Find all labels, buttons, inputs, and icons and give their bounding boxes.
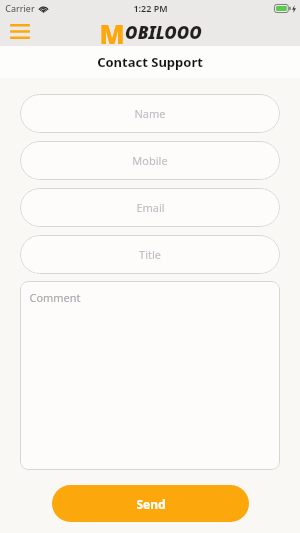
staticText: M	[99, 16, 125, 46]
button[interactable]: Email	[20, 188, 280, 227]
button[interactable]: Send	[52, 485, 249, 522]
staticText: OBILOOO	[125, 21, 202, 44]
button[interactable]: Comment	[20, 281, 280, 470]
staticText: Mobile	[132, 153, 168, 168]
staticText: Name	[134, 106, 166, 121]
staticText: Email	[136, 200, 165, 215]
button[interactable]: Open navigation menu	[4, 18, 36, 44]
button[interactable]: Title	[20, 235, 280, 274]
staticText: Send	[136, 496, 166, 512]
staticText: 1:22 PM	[133, 2, 168, 14]
staticText: Comment	[29, 290, 81, 305]
staticText: Title	[139, 247, 161, 262]
staticText: Carrier	[5, 2, 35, 14]
staticText: Contact Support	[97, 53, 203, 71]
button[interactable]: Mobile	[20, 141, 280, 180]
button[interactable]: Name	[20, 94, 280, 133]
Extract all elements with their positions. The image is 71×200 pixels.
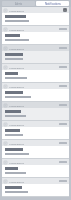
button[interactable]: Notifications <box>2 102 69 121</box>
staticText: Alerts <box>15 2 23 6</box>
staticText: Notifications <box>9 142 24 145</box>
button[interactable]: Notifications <box>2 121 69 140</box>
staticText: Notifications <box>9 85 24 88</box>
staticText: Notifications <box>9 47 24 50</box>
staticText: Notifications <box>9 161 24 164</box>
button[interactable]: Notifications <box>36 1 69 6</box>
button[interactable]: Alerts <box>2 1 35 6</box>
staticText: Notifications <box>9 9 24 12</box>
staticText: Notifications <box>9 180 24 183</box>
button[interactable]: Notifications <box>2 159 69 178</box>
button[interactable]: Notifications <box>2 83 69 102</box>
staticText: Notifications <box>45 2 61 6</box>
button[interactable]: Notifications <box>2 178 69 197</box>
staticText: Notifications <box>9 66 24 69</box>
button[interactable]: Notifications <box>2 26 69 45</box>
staticText: Notifications <box>9 104 24 107</box>
button[interactable]: Notifications <box>2 64 69 83</box>
staticText: Notifications <box>9 28 24 31</box>
button[interactable]: Notifications <box>2 7 69 26</box>
staticText: Notifications <box>9 123 24 126</box>
button[interactable]: Settings <box>63 8 67 12</box>
button[interactable]: Notifications <box>2 140 69 159</box>
button[interactable]: Notifications <box>2 45 69 64</box>
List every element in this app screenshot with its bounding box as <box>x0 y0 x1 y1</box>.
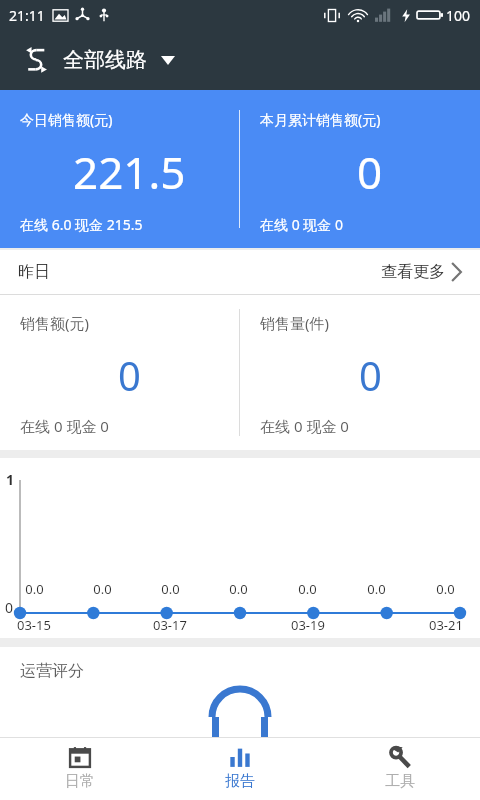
staticText: 0.0 <box>229 580 248 598</box>
button[interactable]: 昨日 <box>0 250 480 294</box>
staticText: 全部线路 <box>63 47 147 73</box>
staticText: 昨日 <box>18 262 50 282</box>
staticText: 运营评分 <box>20 661 84 681</box>
staticText: 0.0 <box>93 580 112 598</box>
staticText: 日常 <box>65 772 95 791</box>
staticText: 在线 6.0 现金 215.5 <box>20 215 143 234</box>
staticText: 100 <box>446 6 471 25</box>
staticText: 查看更多 <box>381 262 445 282</box>
staticText: 销售额(元) <box>20 313 90 333</box>
button[interactable]: 工具 <box>320 738 480 800</box>
button[interactable]: 全部线路 <box>63 47 175 73</box>
staticText: 0 <box>5 598 14 617</box>
staticText: 本月累计销售额(元) <box>260 110 381 129</box>
staticText: 0.0 <box>367 580 386 598</box>
button[interactable]: 销售额(元) <box>0 295 239 450</box>
staticText: 在线 0 现金 0 <box>20 416 109 436</box>
button[interactable]: 今日销售额(元) <box>0 90 239 248</box>
staticText: 03-19 <box>291 616 325 634</box>
staticText: 销售量(件) <box>260 313 330 333</box>
staticText: 0.0 <box>436 580 455 598</box>
staticText: 0.0 <box>161 580 180 598</box>
staticText: 1 <box>6 470 15 489</box>
staticText: 0.0 <box>25 580 44 598</box>
staticText: 工具 <box>385 772 415 791</box>
staticText: 0 <box>359 348 382 402</box>
button[interactable]: 本月累计销售额(元) <box>240 90 480 248</box>
button[interactable]: 销售量(件) <box>240 295 480 450</box>
staticText: 03-17 <box>153 616 187 634</box>
staticText: 0 <box>118 348 141 402</box>
staticText: 今日销售额(元) <box>20 110 113 129</box>
staticText: 0.0 <box>298 580 317 598</box>
staticText: 在线 0 现金 0 <box>260 215 343 234</box>
staticText: 0 <box>357 142 383 202</box>
staticText: 03-15 <box>17 616 51 634</box>
button[interactable]: 报告 <box>160 738 320 800</box>
staticText: 报告 <box>225 772 255 791</box>
staticText: 03-21 <box>429 616 463 634</box>
staticText: 21:11 <box>9 6 45 25</box>
button[interactable]: 日常 <box>0 738 160 800</box>
staticText: 221.5 <box>73 142 186 202</box>
staticText: 在线 0 现金 0 <box>260 416 349 436</box>
button[interactable]: 切换线路 <box>19 43 53 77</box>
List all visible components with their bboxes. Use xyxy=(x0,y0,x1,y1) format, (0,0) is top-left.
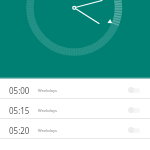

===============

◆ ASSIGNMENT
Images should not appear in the copy; retype the listing above exactly.

◆ RESULT FOR THIS TASK
Find all labels, buttons, inputs, and icons and give their bounding boxes.
staticText: M	[99, 16, 125, 46]
button[interactable]: Email	[20, 188, 280, 227]
button[interactable]: Send	[52, 485, 249, 522]
staticText: OBILOOO	[125, 21, 202, 44]
button[interactable]: Comment	[20, 281, 280, 470]
staticText: Mobile	[132, 153, 168, 168]
staticText: Name	[134, 106, 166, 121]
staticText: Email	[136, 200, 165, 215]
button[interactable]: Open navigation menu	[4, 18, 36, 44]
button[interactable]: Title	[20, 235, 280, 274]
staticText: Send	[136, 496, 166, 512]
staticText: 1:22 PM	[133, 2, 168, 14]
staticText: Comment	[29, 290, 81, 305]
staticText: Title	[139, 247, 161, 262]
staticText: Carrier	[5, 2, 35, 14]
staticText: Contact Support	[97, 53, 203, 71]
button[interactable]: Mobile	[20, 141, 280, 180]
button[interactable]: Name	[20, 94, 280, 133]
Extract all elements with their positions. The image is 71×200 pixels.
button[interactable]: Notifications <box>2 102 69 121</box>
staticText: Alerts <box>15 2 23 6</box>
staticText: Notifications <box>9 142 24 145</box>
button[interactable]: Notifications <box>2 121 69 140</box>
staticText: Notifications <box>9 85 24 88</box>
staticText: Notifications <box>9 47 24 50</box>
staticText: Notifications <box>9 161 24 164</box>
button[interactable]: Notifications <box>36 1 69 6</box>
button[interactable]: Alerts <box>2 1 35 6</box>
staticText: Notifications <box>9 9 24 12</box>
staticText: Notifications <box>9 180 24 183</box>
button[interactable]: Notifications <box>2 159 69 178</box>
button[interactable]: Notifications <box>2 83 69 102</box>
staticText: Notifications <box>45 2 61 6</box>
button[interactable]: Notifications <box>2 178 69 197</box>
staticText: Notifications <box>9 66 24 69</box>
button[interactable]: Notifications <box>2 26 69 45</box>
staticText: Notifications <box>9 104 24 107</box>
button[interactable]: Notifications <box>2 64 69 83</box>
staticText: Notifications <box>9 28 24 31</box>
button[interactable]: Notifications <box>2 7 69 26</box>
staticText: Notifications <box>9 123 24 126</box>
button[interactable]: Settings <box>63 8 67 12</box>
button[interactable]: Notifications <box>2 140 69 159</box>
button[interactable]: Notifications <box>2 45 69 64</box>
List every element in this app screenshot with its bounding box as <box>x0 y0 x1 y1</box>.
staticText: 0.0 <box>229 580 248 598</box>
button[interactable]: 昨日 <box>0 250 480 294</box>
staticText: 全部线路 <box>63 47 147 73</box>
staticText: 昨日 <box>18 262 50 282</box>
staticText: 运营评分 <box>20 661 84 681</box>
staticText: 0.0 <box>93 580 112 598</box>
staticText: 日常 <box>65 772 95 791</box>
staticText: 在线 6.0 现金 215.5 <box>20 215 143 234</box>
staticText: 100 <box>446 6 471 25</box>
staticText: 查看更多 <box>381 262 445 282</box>
staticText: 销售额(元) <box>20 313 90 333</box>
button[interactable]: 工具 <box>320 738 480 800</box>
button[interactable]: 全部线路 <box>63 47 175 73</box>
staticText: 0 <box>5 598 14 617</box>
staticText: 本月累计销售额(元) <box>260 110 381 129</box>
staticText: 0.0 <box>367 580 386 598</box>
button[interactable]: 销售额(元) <box>0 295 239 450</box>
staticText: 在线 0 现金 0 <box>20 416 109 436</box>
button[interactable]: 今日销售额(元) <box>0 90 239 248</box>
staticText: 03-19 <box>291 616 325 634</box>
staticText: 销售量(件) <box>260 313 330 333</box>
staticText: 0.0 <box>436 580 455 598</box>
staticText: 0.0 <box>161 580 180 598</box>
staticText: 1 <box>6 470 15 489</box>
staticText: 0.0 <box>25 580 44 598</box>
staticText: 工具 <box>385 772 415 791</box>
staticText: 0 <box>359 348 382 402</box>
button[interactable]: 本月累计销售额(元) <box>240 90 480 248</box>
button[interactable]: 销售量(件) <box>240 295 480 450</box>
staticText: 03-17 <box>153 616 187 634</box>
staticText: 0 <box>118 348 141 402</box>
staticText: 今日销售额(元) <box>20 110 113 129</box>
staticText: 0.0 <box>298 580 317 598</box>
staticText: 在线 0 现金 0 <box>260 215 343 234</box>
staticText: 0 <box>357 142 383 202</box>
staticText: 03-15 <box>17 616 51 634</box>
button[interactable]: 报告 <box>160 738 320 800</box>
staticText: 报告 <box>225 772 255 791</box>
staticText: 03-21 <box>429 616 463 634</box>
staticText: 21:11 <box>9 6 45 25</box>
button[interactable]: 日常 <box>0 738 160 800</box>
staticText: 221.5 <box>73 142 186 202</box>
staticText: 在线 0 现金 0 <box>260 416 349 436</box>
button[interactable]: 切换线路 <box>19 43 53 77</box>
List all visible components with their bboxes. Use xyxy=(x0,y0,x1,y1) format, (0,0) is top-left.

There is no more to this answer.